Emergence is a phenomenon through which something new appears — something that cannot be fully explained by the sum of its parts.

This puzzle lies at the heart of complexity studies and systems theory. In these fields, relationships, patterns, and interactions matter as much as molecules or genes. They examine how systems — from ecosystems to economies, and from brains to societies — shape the behaviour of their components. This perspective stands in tension with the mechanical and reductionist framework of Galileo, Descartes, and Newton, which explains phenomena by breaking them into eversmaller parts, largely ignoring the larger system from which those parts were extracted.

In both the sciences and the social sciences, the systemic worldview has already taken root. It now coexists with the Cartesian paradigm, the two approaches pulling in opposite directions. The phenomenon of emergence suggests — in contrast with mechanical reductionism — that the whole influences its parts, that causality can flow downward. Emergence thus offers a gateway into exploring this tension between two orders of truth and two ways of understanding reality.

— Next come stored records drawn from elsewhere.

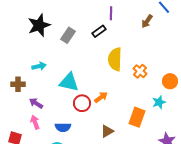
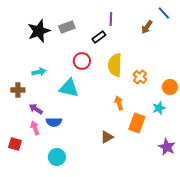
gray rectangle: (68, 35) -> (67, 27), moved, turned 35
orange arrow: (101, 97) -> (119, 103), moved, turned -72
red circle: (82, 103) -> (82, 61), moved
blue semicircle: (63, 127) -> (54, 122), moved

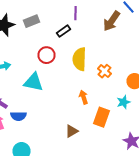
brown arrow: (147, 27) -> (112, 21), size x1.5

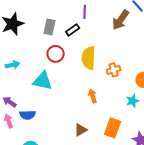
gray rectangle: (32, 21) -> (50, 27), moved, turned -56
orange cross: (104, 71) -> (114, 70), turned 32
orange rectangle: (102, 117) -> (113, 128), moved

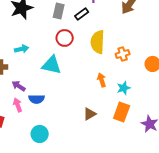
cyan star: (133, 101) -> (124, 88), moved

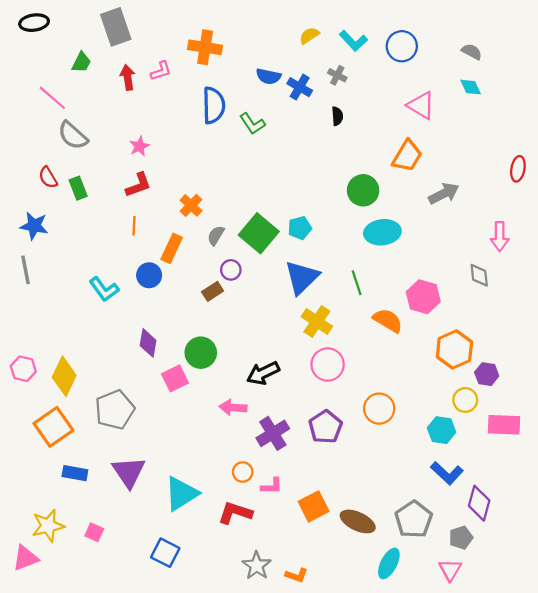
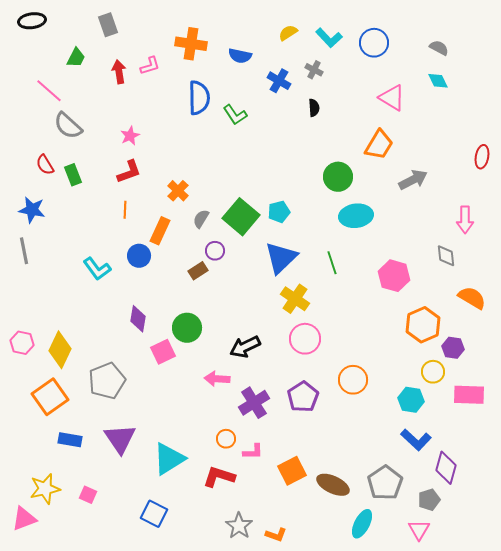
gray rectangle: (116, 27) -> (108, 25), size x0.7
blue semicircle: (268, 76) -> (240, 56), moved
orange semicircle: (388, 320) -> (472, 298), moved

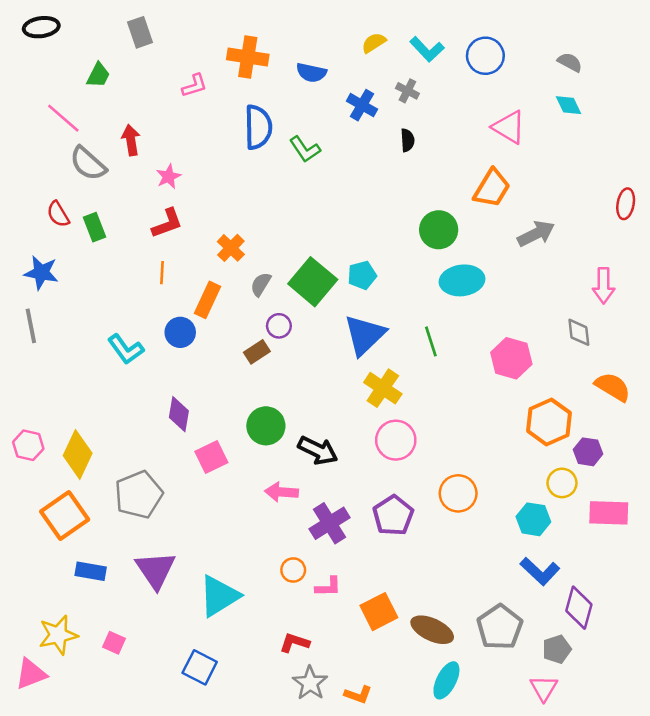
red arrow: (119, 72) -> (131, 140), moved
green circle: (187, 328) -> (266, 426), moved
black arrow: (245, 347) -> (318, 451), turned -128
red L-shape: (219, 477) -> (294, 643), moved, size x0.7
cyan ellipse: (362, 524) -> (446, 680), moved

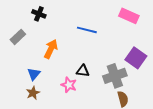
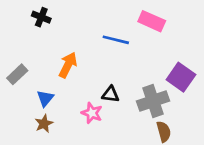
black cross: (39, 14) -> (41, 17), moved
pink rectangle: (129, 16) -> (152, 21), moved
gray rectangle: (18, 37) -> (17, 74), moved

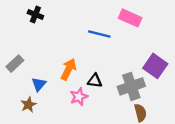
orange arrow: (68, 65) -> (68, 69), moved
pink star: (92, 113) -> (79, 97), turned 30
brown star: (44, 124) -> (29, 105), moved

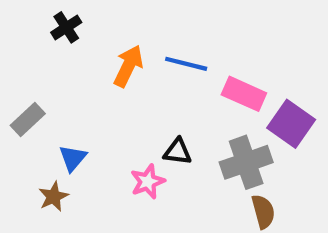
black cross: (35, 15) -> (66, 27), turned 35
pink rectangle: (130, 18) -> (244, 94), moved
orange arrow: (68, 69) -> (128, 66), moved

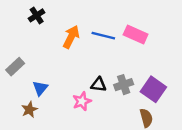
pink rectangle: (244, 94) -> (136, 34), moved
purple square: (291, 124) -> (153, 89), moved
gray cross: (246, 162) -> (124, 85), moved, size x0.7

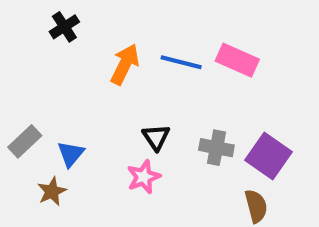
gray rectangle: (15, 67) -> (25, 141), moved
black triangle: (99, 85) -> (156, 137), moved, turned 49
gray cross: (124, 85) -> (216, 148), turned 30

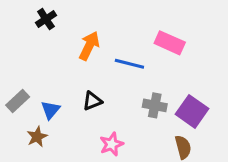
blue line: (181, 62) -> (129, 64), moved
black triangle: (156, 137) -> (92, 101), moved, turned 42
pink star: (144, 177) -> (112, 144), moved

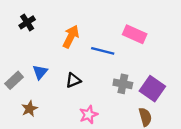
black cross: (46, 19) -> (27, 22), moved
blue triangle: (50, 110) -> (40, 72), moved

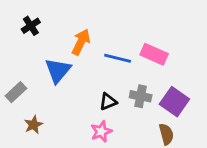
pink rectangle: (135, 34) -> (154, 54), moved
blue triangle: (40, 72) -> (58, 70), moved, size x1.5
black triangle: (73, 80) -> (108, 102), moved

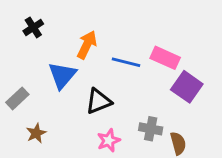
gray cross: (141, 96) -> (151, 129), moved
black triangle: (108, 102) -> (98, 101), moved, size x1.4
purple square: (174, 102) -> (187, 87), moved

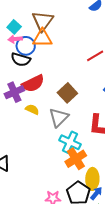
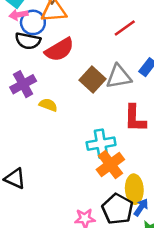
red semicircle: (33, 83) -> (59, 50), moved
gray triangle: (59, 117) -> (119, 77), moved, turned 40
cyan cross: (70, 142) -> (101, 144), turned -30

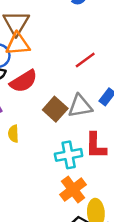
yellow semicircle: (48, 105) -> (13, 134), turned -112
cyan cross: (101, 144) -> (69, 155), moved

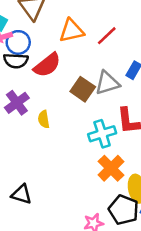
orange triangle: (18, 44) -> (72, 31), moved

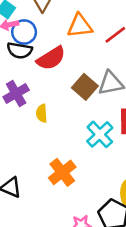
cyan cross: (102, 134) -> (100, 134), turned -32
orange cross: (111, 168) -> (62, 172), moved

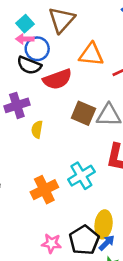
brown square: (85, 87) -> (83, 113), turned -30
cyan cross: (100, 134) -> (81, 176), moved

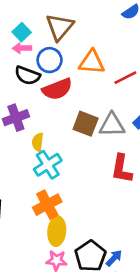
blue circle: (37, 49) -> (50, 60), moved
cyan cross: (81, 176) -> (48, 165), moved
yellow ellipse: (104, 224) -> (57, 231), moved

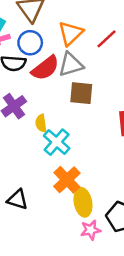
orange triangle: (92, 62) -> (71, 33), turned -32
gray triangle: (112, 125) -> (71, 65), moved

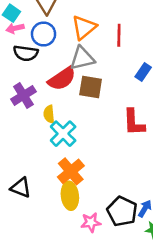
red line: (106, 39) -> (119, 35), turned -50
red semicircle: (45, 68) -> (62, 79), moved
yellow ellipse: (83, 202) -> (70, 196), moved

EMERGENCE is a featurelength documentary that investigates the foundations of this paradigm shift and explores its consequences. At the crossroads of science, philosophy, art, and music, the film offers an immersion into the emergent logics that shape life, consciousness, societies, and artificial intelligences, while questioning the implications of these conceptual advances.

Guided by an artistic approach attentive to abstract forms, small details, and collective dynamics, and sustained by profound intellectual encounters, EMERGENCE invites us to rethink our relationship to science, to ourselves, and to the world.

EMERGENCE

A flock of birds, for instance, moves with a coherence that no individual bird possesses on its own. Its centre of mass often predicts the flock’s trajectory better than the behaviour of any single bird. So, is a flock merely an aggregation of birds following simple local rules? Or does the flock itself guide the birds that compose it?